More progress on my Project 101 in 1001 list. Read about my journey here. 


Goal #44: Go on 20 of the dates listed in the books Dates on a Dime and Coffee Dates for Couples  (Please Note: I have no recollection whatsoever of what we did for the 12th date, but I know we did something because I tallied it off of The List.) 


There's nothing that can shock you back into dating your spouse quite like preparing to have twins (okay - maybe preparing to have triplets would be more of a shock...). About a week ago Devin casually commented, "Do you realize that we only have three-to-four more weekends of it being just the two of us and then we are parents forever?"  

FOREVER. FORRR-EEEE-VEEERRR. (Sandlot anyone?) 


As those words were echoing through the space between us in the car (and then came back around to smack us in the face once more) - we realized we'd better get some more dating in before our world is shifted forever. (FOR-E-VER...) 


Date 13-of-20: 
From Dates on a Dime: "Using your best china, dine by candlelight at home. Remember to keep it simple: serve a meal from the grocer's freezer case."


This one ended up being kind of a dud. There were candles, there were nice dishes, there were easy (but yummy) leftovers and their were two people sitting at the table. But romantic? Not so much. A date? Hardly. Probably due to the fact that I didn't really present it as "a romantic date at home." My attempt to create a spontaneous, romantic dinner turned out to be fifteen minutes of the two of us silently eating food in a dark room. Oh well, better luck next time. 


Date 14-of-20: 
From Dates on a Dime: "Check out your employee benefits packages. They might include special rates on theme parks, hotels, etc." 


Now we were talking! Labor Day weekend Devin stole me away (but not too far away - we needed to stay close to the hospital just in case) for a two-night stay at a lovely hotel in Scottsdale for which his FedEx employee status afforded us a discount. It was fantastic.


We were able to relax all weekend - far, far away from to do lists, obligations, and our currently discombobulated apartment. We swam, watched movies, cranked the AC to 70 degrees without worrying about the electric bill, talked about the future, slept as long and as often as we wanted to (gotta cherish that privilege while we can), went out to a nice dinner, went on a couple of coffee dates (decaf for me of course), played nerdy computer games, and just had an all-around great time spending time just the two of us. It was wonderful. (I also made daily use of the giant jacuzzi tub and boy did it help my carrying-twins aches and pains!) 

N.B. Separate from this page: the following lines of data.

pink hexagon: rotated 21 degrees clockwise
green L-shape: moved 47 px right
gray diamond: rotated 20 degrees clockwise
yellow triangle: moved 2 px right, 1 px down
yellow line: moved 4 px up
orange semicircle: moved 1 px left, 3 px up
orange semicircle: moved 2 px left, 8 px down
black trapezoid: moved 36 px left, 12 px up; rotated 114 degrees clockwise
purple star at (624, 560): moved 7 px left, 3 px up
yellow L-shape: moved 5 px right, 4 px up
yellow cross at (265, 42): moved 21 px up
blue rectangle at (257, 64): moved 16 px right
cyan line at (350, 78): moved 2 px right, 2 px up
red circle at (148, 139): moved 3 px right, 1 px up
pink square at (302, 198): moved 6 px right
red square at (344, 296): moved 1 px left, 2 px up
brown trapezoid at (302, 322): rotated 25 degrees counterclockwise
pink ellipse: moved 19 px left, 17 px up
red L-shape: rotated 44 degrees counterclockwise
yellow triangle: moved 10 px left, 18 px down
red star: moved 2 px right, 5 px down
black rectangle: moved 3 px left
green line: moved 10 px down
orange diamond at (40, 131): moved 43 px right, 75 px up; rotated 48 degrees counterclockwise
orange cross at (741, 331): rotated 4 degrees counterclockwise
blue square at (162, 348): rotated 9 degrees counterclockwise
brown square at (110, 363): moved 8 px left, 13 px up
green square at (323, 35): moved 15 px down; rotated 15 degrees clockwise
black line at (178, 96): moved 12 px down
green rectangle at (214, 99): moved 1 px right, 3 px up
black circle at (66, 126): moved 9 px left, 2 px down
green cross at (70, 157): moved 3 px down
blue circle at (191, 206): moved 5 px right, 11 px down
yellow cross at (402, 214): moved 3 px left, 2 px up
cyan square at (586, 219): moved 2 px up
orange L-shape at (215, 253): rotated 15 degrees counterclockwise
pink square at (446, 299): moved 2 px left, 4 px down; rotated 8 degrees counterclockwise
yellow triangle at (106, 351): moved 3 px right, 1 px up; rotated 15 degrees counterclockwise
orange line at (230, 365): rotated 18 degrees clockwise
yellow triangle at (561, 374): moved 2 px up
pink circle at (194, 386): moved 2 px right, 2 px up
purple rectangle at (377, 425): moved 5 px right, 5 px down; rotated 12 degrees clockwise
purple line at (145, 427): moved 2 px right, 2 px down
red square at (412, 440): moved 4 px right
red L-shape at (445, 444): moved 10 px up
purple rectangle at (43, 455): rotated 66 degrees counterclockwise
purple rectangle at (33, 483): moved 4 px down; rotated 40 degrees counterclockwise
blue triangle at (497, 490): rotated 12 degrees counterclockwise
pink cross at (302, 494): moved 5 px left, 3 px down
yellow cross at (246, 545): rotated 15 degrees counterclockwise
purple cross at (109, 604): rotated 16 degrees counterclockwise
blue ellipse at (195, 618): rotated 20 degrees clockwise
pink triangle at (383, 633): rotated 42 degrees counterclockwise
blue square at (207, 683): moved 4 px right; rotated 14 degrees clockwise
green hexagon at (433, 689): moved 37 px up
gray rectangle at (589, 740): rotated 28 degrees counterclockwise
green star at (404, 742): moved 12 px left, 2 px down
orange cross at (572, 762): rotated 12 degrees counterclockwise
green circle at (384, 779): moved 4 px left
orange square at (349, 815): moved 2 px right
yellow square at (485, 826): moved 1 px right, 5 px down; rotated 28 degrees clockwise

The whole weekend was romantic and refreshing and wonderful and reminded me again how much I really, really like my husband. He's pretty alright. ;-) 


Funny Side Story: The looks we received while out-and-about were amusing. The size of my belly and the fact that I'm still mobile is quite shocking to some people apparently. We walked into an art gallery and while the curator greeted us kindly, he also asked (with a slight look of concern in his eyes) if we were trying to get labor started. I imagine he was just praying that my water didn't break in his pristine showroom. 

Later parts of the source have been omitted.